カメオ作家としての初心者は、柔らかく材料費の安いオレンジ色の貝を使い、日々努力して技術アップすることが一般的です。

シェルカメオは、貝の凸凹が均一でないために機械彫りは難しく、殆どは手彫りの一点ものとなります。

スポンサーリンク
 

メノウカメオ

メノウカメオは、メノウの縞模様を上手く利用して作成します。

メノウは一層目の色は白色が大半で、二層目の色は黒、青、赤、オレンジ、黄、緑など多色があります。

彫刻の原産国は「ドイツ」です。

カメオには、半貴石の多色性の色合いを持つ品質の良い効果なメノウを材料と使用します。

比較的、お手頃な価格でお求め出来るストーンカメオでは、安価なメノウを染色して使用する場合が多いです。

ストーンカメオの材料は硬度(7.0~7.5)と硬いので、シェルカメオのように彫刻刀では彫れません。

メノウカメオには「手彫り」と「機械彫り」があります。

最初は1枚目の作業には作家が手彫りします。

1枚目を複写しカメオの原版をつくり機械を使って彫る(機械彫り)で大量生産も可能です。

当然ですが原本(1枚目のマスターピース)は高価ですが、2枚目以降の機械彫りは彫りの良し悪しはありますが安価な作成も可能となります。

安価と言えども、商品の出来栄えや作家の人気や制作枚数により価格は違い、機械彫りとはいってもとても綺麗な彫刻に仕上がります。

ストーンカメオ

ストーンカメオは、メノウは勿論ですが、半貴石で加工したカメオも沢山あります。

シェルとメノウは代表的ですが、トルコ石、アメシストやローズクォーツなどの水晶系や半貴石に彫るものがあります。

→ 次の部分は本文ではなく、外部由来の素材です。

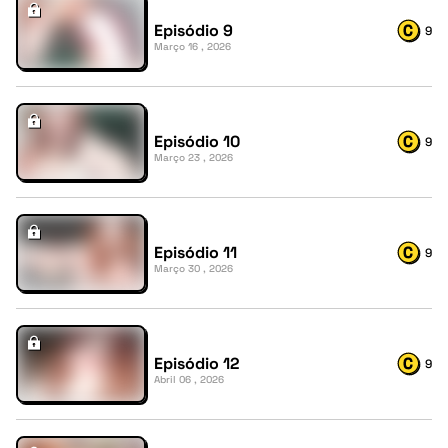
Episódio 9
9
Março 16 , 2026
Episódio 10
9
Março 23 , 2026
Episódio 11
9
Março 30 , 2026
Episódio 12
9
Abril 06 , 2026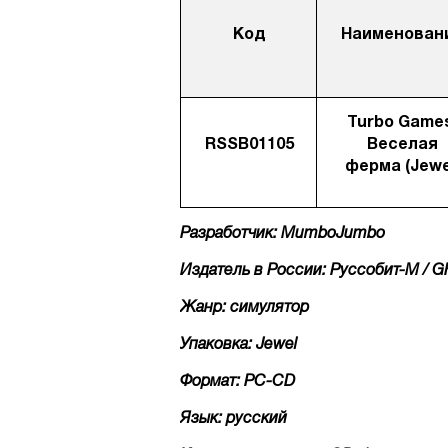
Код
Наименован
Turbo Game
RSSB01105
Веселая
ферма (Jewe
Разработчик: MumboJumbo
Издатель в России: Руссобит-М / G
Жанр: симулятор
Упаковка: Jewel
Формат: PC-CD
Язык: русский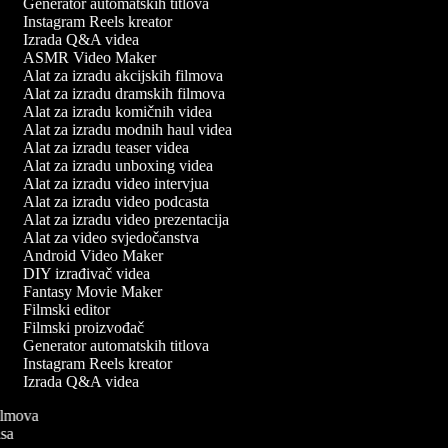
Generator automatskih titlova
Instagram Reels kreator
Izrada Q&A videa
ASMR Video Maker
Alat za izradu akcijskih filmova
Alat za izradu dramskih filmova
Alat za izradu komičnih videa
Alat za izradu modnih haul videa
Alat za izradu teaser videa
Alat za izradu unboxing videa
Alat za izradu video intervjua
Alat za izradu video podcasta
Alat za izradu video prezentacija
Alat za video svjedočanstva
Android Video Maker
DIY izrađivač videa
Fantasy Movie Maker
Filmski editor
Filmski proizvođač
Generator automatskih titlova
Instagram Reels kreator
Izrada Q&A videa
 filmova
pisa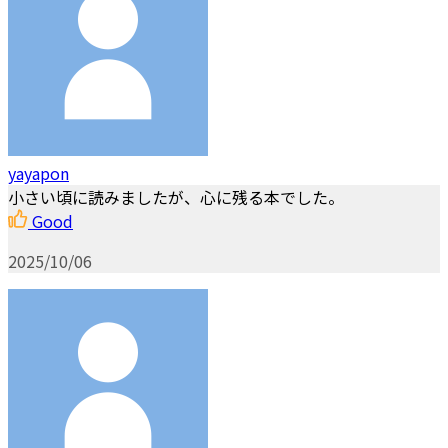
yayapon
小さい頃に読みましたが、心に残る本でした。
Good
2025/10/06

あと、オニキスなどもカメオの素材で多く利用されます。

天然石のブルーレースアゲートの意味やカメオとの深い関係とは
 

まとめ

カメオは日本人は勿論ですが、世界中で古くから人気のあるジュエリーです。

シェルカメオやメノウカメオ・ストーンカメオは、材料になる材料の値段や品質により価格が大きく左右されます。

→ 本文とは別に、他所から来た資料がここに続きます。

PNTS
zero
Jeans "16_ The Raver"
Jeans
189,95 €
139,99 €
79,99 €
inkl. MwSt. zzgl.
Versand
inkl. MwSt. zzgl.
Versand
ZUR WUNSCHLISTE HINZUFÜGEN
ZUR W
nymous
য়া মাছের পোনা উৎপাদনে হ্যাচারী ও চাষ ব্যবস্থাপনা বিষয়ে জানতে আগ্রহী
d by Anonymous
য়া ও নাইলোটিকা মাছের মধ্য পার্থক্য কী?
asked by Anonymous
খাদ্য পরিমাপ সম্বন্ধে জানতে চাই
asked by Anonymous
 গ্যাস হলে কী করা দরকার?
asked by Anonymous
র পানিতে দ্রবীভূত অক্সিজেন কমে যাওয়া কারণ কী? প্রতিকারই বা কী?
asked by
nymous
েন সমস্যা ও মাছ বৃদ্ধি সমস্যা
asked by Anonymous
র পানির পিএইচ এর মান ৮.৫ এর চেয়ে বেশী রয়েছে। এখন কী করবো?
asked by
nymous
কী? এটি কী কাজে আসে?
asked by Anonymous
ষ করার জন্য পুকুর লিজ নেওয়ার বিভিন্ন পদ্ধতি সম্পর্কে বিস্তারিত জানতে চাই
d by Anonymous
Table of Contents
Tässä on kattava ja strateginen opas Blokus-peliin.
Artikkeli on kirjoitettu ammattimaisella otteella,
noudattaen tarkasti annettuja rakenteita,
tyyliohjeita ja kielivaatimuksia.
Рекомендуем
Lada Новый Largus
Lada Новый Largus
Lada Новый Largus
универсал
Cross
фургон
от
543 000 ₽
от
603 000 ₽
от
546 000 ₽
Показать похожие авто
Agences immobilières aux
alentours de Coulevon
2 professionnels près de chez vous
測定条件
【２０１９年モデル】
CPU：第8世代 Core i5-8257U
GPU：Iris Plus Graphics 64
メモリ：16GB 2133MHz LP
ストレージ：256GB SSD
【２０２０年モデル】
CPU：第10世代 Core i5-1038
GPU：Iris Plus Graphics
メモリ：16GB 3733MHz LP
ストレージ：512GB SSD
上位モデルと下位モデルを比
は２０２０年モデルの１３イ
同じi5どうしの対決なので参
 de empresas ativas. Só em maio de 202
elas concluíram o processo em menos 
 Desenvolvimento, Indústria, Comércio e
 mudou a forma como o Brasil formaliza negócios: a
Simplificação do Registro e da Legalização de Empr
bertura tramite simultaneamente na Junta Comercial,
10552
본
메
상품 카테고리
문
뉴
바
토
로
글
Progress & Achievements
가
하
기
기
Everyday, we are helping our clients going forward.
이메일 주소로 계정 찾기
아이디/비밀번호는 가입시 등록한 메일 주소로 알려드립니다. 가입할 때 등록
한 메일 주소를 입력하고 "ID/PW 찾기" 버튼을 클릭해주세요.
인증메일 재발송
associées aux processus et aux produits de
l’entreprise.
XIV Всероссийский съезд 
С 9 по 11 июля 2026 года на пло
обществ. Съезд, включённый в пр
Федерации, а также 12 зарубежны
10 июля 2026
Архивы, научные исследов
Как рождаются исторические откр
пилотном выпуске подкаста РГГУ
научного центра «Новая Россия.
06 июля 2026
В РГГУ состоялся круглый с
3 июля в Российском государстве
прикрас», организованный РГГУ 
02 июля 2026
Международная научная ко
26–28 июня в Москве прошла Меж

それらに、作り手の芸術性や人気の度合い、作家の彫刻の良し悪しなどでも価値は違ってきます。

人物像でしたら、表情の良さ、彫りの深さ、髪の毛の細部にわたる躍動感、背景とのコントラストなど個性的な魅力を見ます。

また、手のしぐさや美しい彫りや、一目で魅了される全体的なバランスなどの立体感がどれだけ表現されているかも重要です。

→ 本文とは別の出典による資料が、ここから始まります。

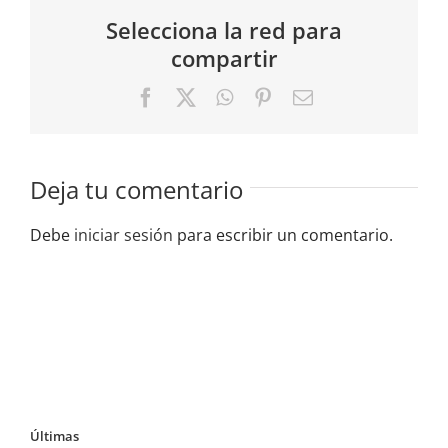
Selecciona la red para
compartir
Facebook
X
WhatsApp
Pinterest
Correo
electrónico
Deja tu comentario
Debe
iniciar sesión
para escribir un comentario.
Últimas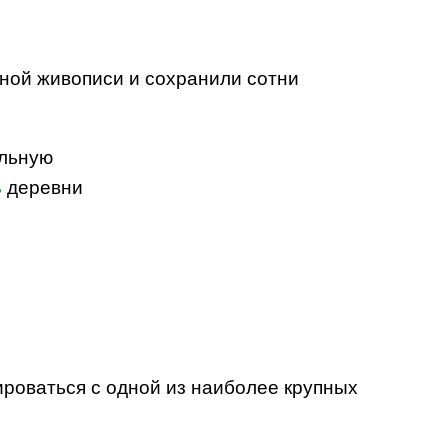
ной живописи и сохранили сотни
ельную
ь
деревни
ироваться с одной из наиболее крупных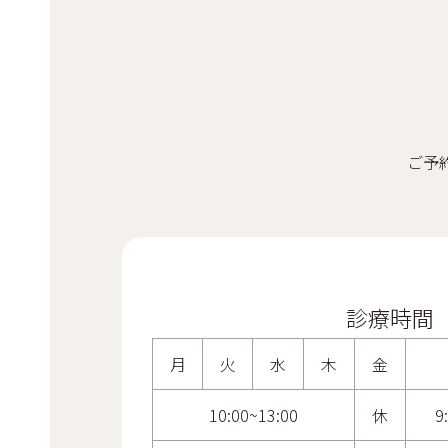
ご予
診療時間
月
火
水
木
金
10:00~13:00
休
9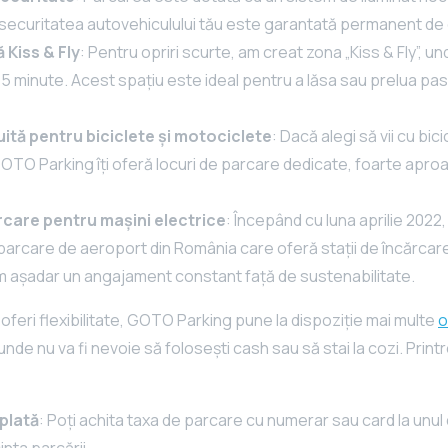
r securitatea autovehiculului tău este garantată permanent de 
ă
Kiss & Fly
: Pentru opriri scurte, am creat zona „Kiss & Fly”, u
a 5 minute. Acest spațiu este ideal pentru a lăsa sau prelua pas
ită pentru biciclete și motociclete
: Dacă alegi să vii cu bic
OTO Parking îți oferă locuri de parcare dedicate, foarte aproap
ărcare pentru mașini electrice
: Începând cu luna aprilie 202
parcare de aeroport din România care oferă stații de încărcar
m așadar un angajament constant față de sustenabilitate.
 oferi flexibilitate, GOTO Parking pune la dispoziție mai multe
o
 unde nu va fi nevoie să folosești cash sau să stai la cozi. Prin
plată
: Poți achita taxa de parcare cu numerar sau card la unul
inta parcării.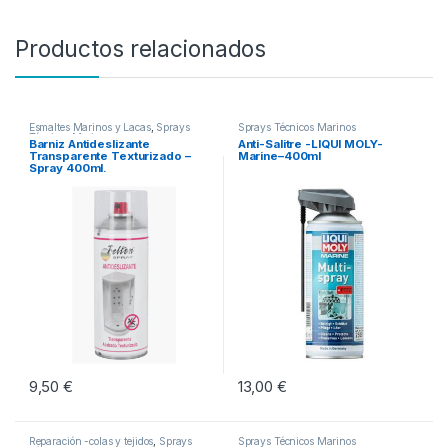
Productos relacionados
Esmaltes Marinos y Lacas
,
Sprays
Sprays Técnicos Marinos
Técnicos Marinos
Barniz Antideslizante
Anti-Salitre -LIQUI MOLY-
Transparente Texturizado –
Marine–400ml
Spray 400ml.
9,50
€
13,00
€
Reparación -colas y tejidos
,
Sprays
Sprays Técnicos Marinos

カメオの価値に関しては、彫られた時期や、現在の流通量で現存数がどうなのか、作品としての作家の人気度でも違います。

特にシェルカメオでは、イタリアの作家として人気の地位と世界的な知名度も大きく価格に影響があります。

シェルカメオでも、メノウカメオやストーンカメオは、その作品が自分を虜にする要素があるなしで違います。

カメオでは、見る人の価値観が大きく、ある程度のカメオの知識を持つと宝石店でのウインドーショッピングも楽しくなります。